Dava, muris muvazaası hukuksal nedenine dayalı tapu iptali-tescil olmazsa tenkis isteklerine ilişkindir.
Mahkemece, davanın kabulüne karar verilmiştir.
Dosya içeriği ve toplanan delillere göre; tarafların ortak mirasbırakanları A..Y.... ..ada ..parsel sayılı taşınmazdaki ...nolu dükkan nitelikli bağımsız bölümünü davalı oğlu Y.. satış yoluyla yaptığı temlikin terekeden mal kaçırma amaçlı ve muvazaalı olduğu belirlenmek suretiyle davanın kabul edilmiş olmasında kural olarak bir isabetsizlik yoktur. Davalıların bu yöne değinen temyiz itirazları yerinde değildir, reddine.
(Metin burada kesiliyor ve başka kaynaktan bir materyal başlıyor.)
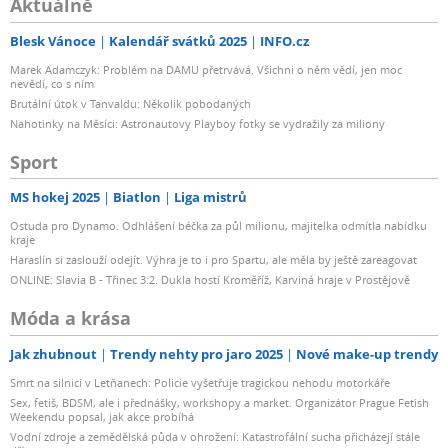
Aktuálně
Blesk Vánoce
Kalendář svátků 2025
INFO.cz
Marek Adamczyk: Problém na DAMU přetrvává. Všichni o něm vědí, jen moc
nevědí, co s ním
Brutální útok v Tanvaldu: Několik pobodaných
Nahotinky na Měsíci: Astronautovy Playboy fotky se vydražily za miliony
Sport
MS hokej 2025
Biatlon
Liga mistrů
Ostuda pro Dynamo. Odhlášení béčka za půl milionu, majitelka odmítla nabídku
kraje
Haraslín si zaslouží odejít. Výhra je to i pro Spartu, ale měla by ještě zareagovat
ONLINE: Slavia B - Třinec 3:2. Dukla hostí Kroměříž, Karviná hraje v Prostějově
Móda a krása
Jak zhubnout
Trendy nehty pro jaro 2025
Nové make-up trendy
Smrt na silnici v Letňanech: Policie vyšetřuje tragickou nehodu motorkáře
Sex, fetiš, BDSM, ale i přednášky, workshopy a market. Organizátor Prague Fetish
Weekendu popsal, jak akce probíhá
Vodní zdroje a zemědělská půda v ohrožení: Katastrofální sucha přicházejí stále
Ancak, diğer dava konusu ..ada..nolu parselin 3.kişiden satın alma yoluyla davalı Y.. adına 20.12.2005 tarihinde sicil kaydının oluştuğu sabittir. Sözü edilen taşınmaz bakımından 01.04.1974 tarih, 1/2 sayılı İnançları Birleştirme Kararının uygulama yeri yoktur.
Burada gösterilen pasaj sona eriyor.